Was also bleibt vier Jahre nach seinem Suizid von Fishers Denken? Seine wesentlichen Schriften sind schon übersetzt, allerdings in mäßiger Qualität, weshalb hier ausschließlich die englischsprachigen Originale konsultiert wurden (eine besondere Frechheit ist die freimütig zusammengekürzte deutsche »Lizenzausgabe« der Artikelsammlung k‑punk, in der einige der wichtigsten Texte fehlen). Das Konzept der Hauntologie, unterm Strich der Grundstein seines Denkgebäudes, findet sich jedenfalls heute mehr denn je in der Welt des Kommerzes: Virtuelle Weltflucht-Szenarien wie jenes im Computerspiel »Cyberpunk 2077« kleiden die triste Gegenwart oder eine idealisierte Vergangenheit in ein futuristisches Gewand, bleiben unterm Strich jedoch in den scheinbar alternativlosen Denk- und Handlungsmustern ihrer eigenen Entstehungsumgebung gefangen. Ob Mode, Film oder Musik, man fleddert mit »Remixes«, »Revivals« und »Remakes« ganz offen stilistische Leichen, die oft quasi noch warm sind. Die Populärkultur ist eine des Autokannibalismus.

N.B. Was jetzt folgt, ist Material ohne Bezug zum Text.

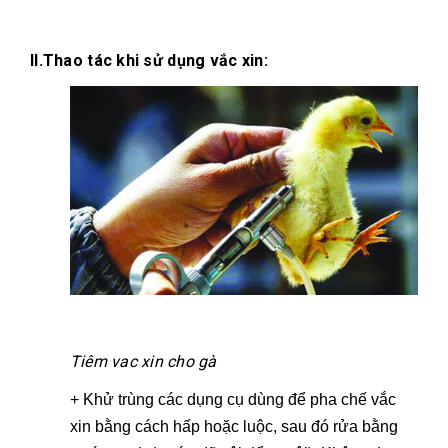
II.Thao tác khi sử dụng vắc xin:
Tiêm vac xin cho gà
+ Khử trùng các dụng cụ dùng để pha chế vắc
xin bằng cách hấp hoặc luộc, sau đó rửa bằng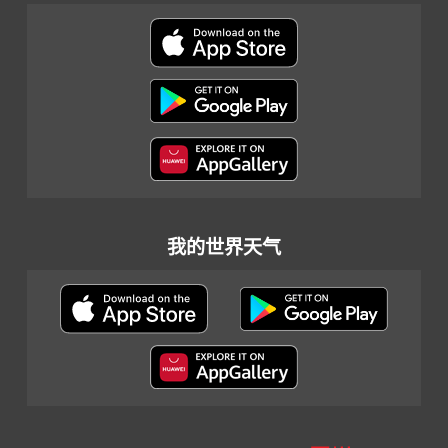
我的世界天气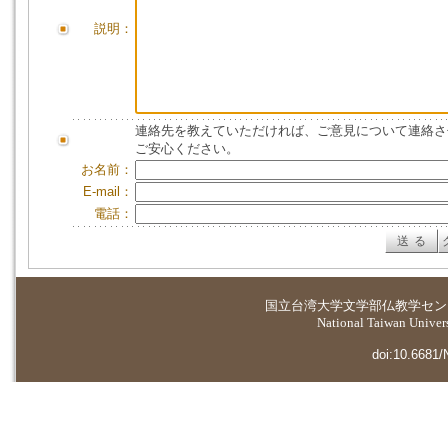
説明：
連絡先を教えていただければ、ご意見について連絡さ
ご安心ください。
お名前：
E-mail：
電話：
国立台湾大学
文学部仏教学セン
National Taiwan Universi
doi:10.6681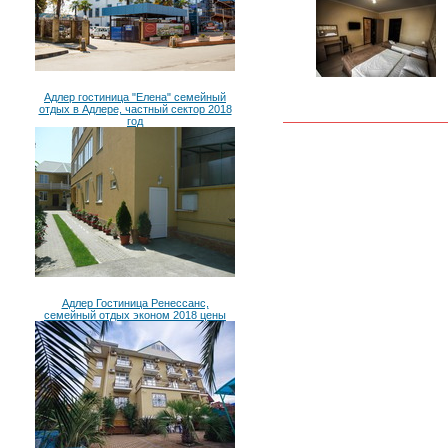
Адлер гостиница "Елена" семейный
отдых в Адлере, частный сектор 2018
год
Адлер Гостиница Ренессанс,
семейный отдых эконом 2018 цены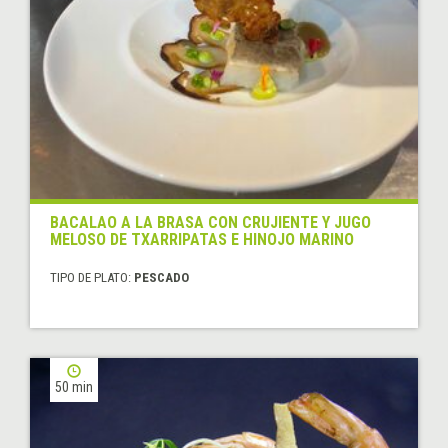
BACALAO A LA BRASA CON CRUJIENTE Y JUGO
MELOSO DE TXARRIPATAS E HINOJO MARINO
TIPO DE PLATO:
PESCADO
50 min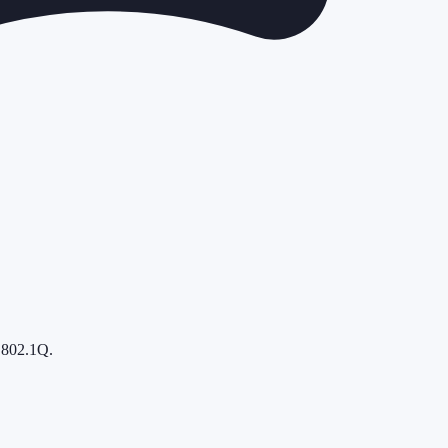
 802.1Q.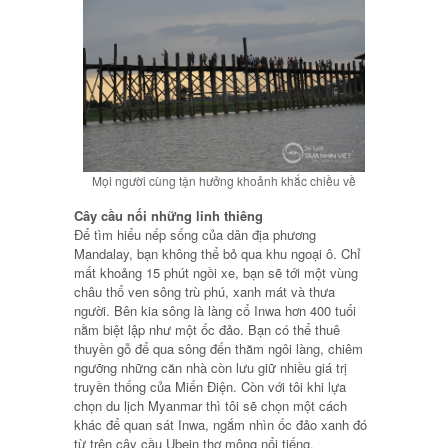
Mọi người cùng tận hưởng khoảnh khắc chiều về
Cây cầu nối những linh thiêng
Để tìm hiểu nếp sống của dân địa phương
Mandalay, bạn không thể bỏ qua khu ngoại ô. Chỉ
mất khoảng 15 phút ngồi xe, bạn sẽ tới một vùng
châu thổ ven sông trù phú, xanh mát và thưa
người. Bên kia sông là làng cổ Inwa hơn 400 tuổi
nằm biệt lập như một ốc đảo. Bạn có thể thuê
thuyền gỗ để qua sông đến thăm ngôi làng, chiêm
ngưỡng những căn nhà còn lưu giữ nhiều giá trị
truyền thống của Miến Điện. Còn với tôi khi lựa
chọn du lịch Myanmar thì tôi sẽ chọn một cách
khác để quan sát Inwa, ngắm nhìn ốc đảo xanh đó
từ trên cây cầu Ubein thơ mộng nổi tiếng.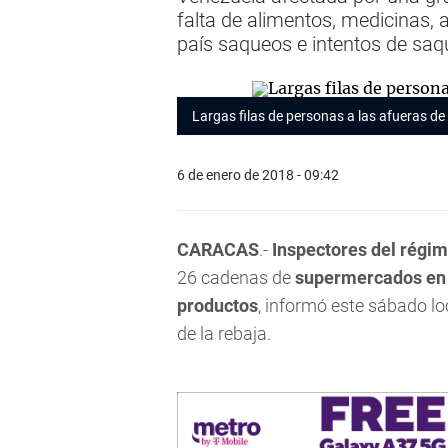
falta de alimentos, medicinas, 
país saqueos e intentos de saq
Largas filas de personas a las afueras de
6 de enero de 2018 - 09:42
CARACAS
.-
Inspectores del régi
26 cadenas de
supermercados e
productos
, informó este sábado lo
de la rebaja.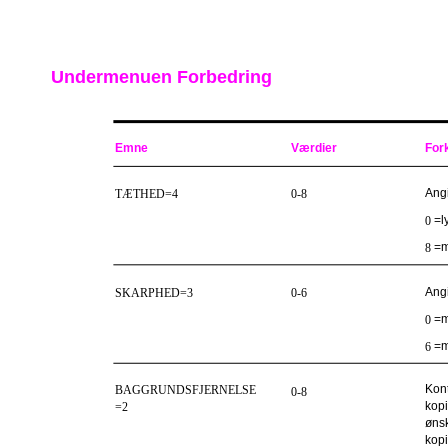
Undermenuen Forbedring
Emne
Værdier
For
Angi
TÆTHED=4
0-8
=l
0
=m
8
Angi
SKARPHED=3
0-6
=m
0
=m
6
Kont
BAGGRUNDSFJERNELSE
0-8
kopi
=2
ønsk
kopi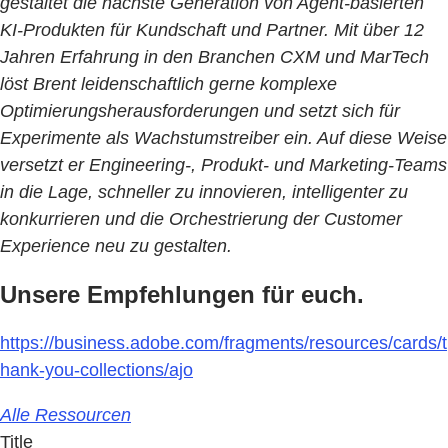
gestaltet die nächste Generation von Agent-basierten
KI-Produkten für Kundschaft und Partner. Mit über 12
Jahren Erfahrung in den Branchen CXM und MarTech
löst Brent leidenschaftlich gerne komplexe
Optimierungsherausforderungen und setzt sich für
Experimente als Wachstumstreiber ein. Auf diese Weise
versetzt er Engineering-, Produkt- und Marketing-Teams
in die Lage, schneller zu innovieren, intelligenter zu
konkurrieren und die Orchestrierung der Customer
Experience neu zu gestalten.
Unsere Empfehlungen für euch.
https://business.adobe.com/fragments/resources/cards/t
hank-you-collections/ajo
Alle Ressourcen
Title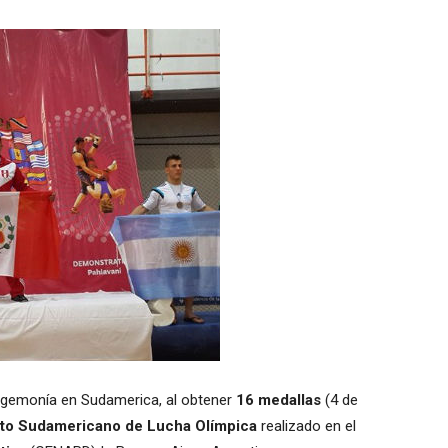
egemonía en Sudamerica, al obtener
16 medallas
(4 de
o Sudamericano de Lucha Olímpica
realizado en el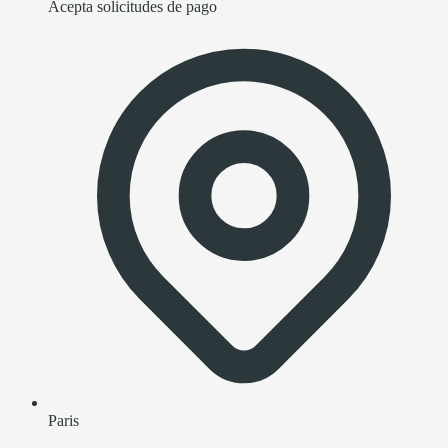
Acepta solicitudes de pago
Paris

Fishers Outside war und ist der Gegenentwurf zu einem als unerträglich empfundenen Status quo, die Perspektive des bewußt ganz Anderen, das sich nicht um jeden Preis in eine nebulöse Mitte zu drängen versucht. Das mag im besten Sinne radikal heißen, als Radikalismus der Hoffnung, nicht einer kleinmütig-zwanghaften Dauerbetrachtung der Wunden des »beschädigten Lebens«, welcher Fisher Adorno geziehen hat. So läßt sich die anschlußfähige Quintessenz der intensiven Arbeit Fishers vielleicht in der bewußt antinostalgischen Absage an eine Reliquie der alten BRD wie Helmut Schmidt formulieren: Wer Visionen hat, muß nicht zwangsläufig zum Arzt gehen, sondern könnte sich auch gerade durch sie einen chronischen Verlauf ersparen. Der längst zu einem Internetmeme gewordene »SadBoiMark« hätte darüber gewiß sachte geschmunzelt.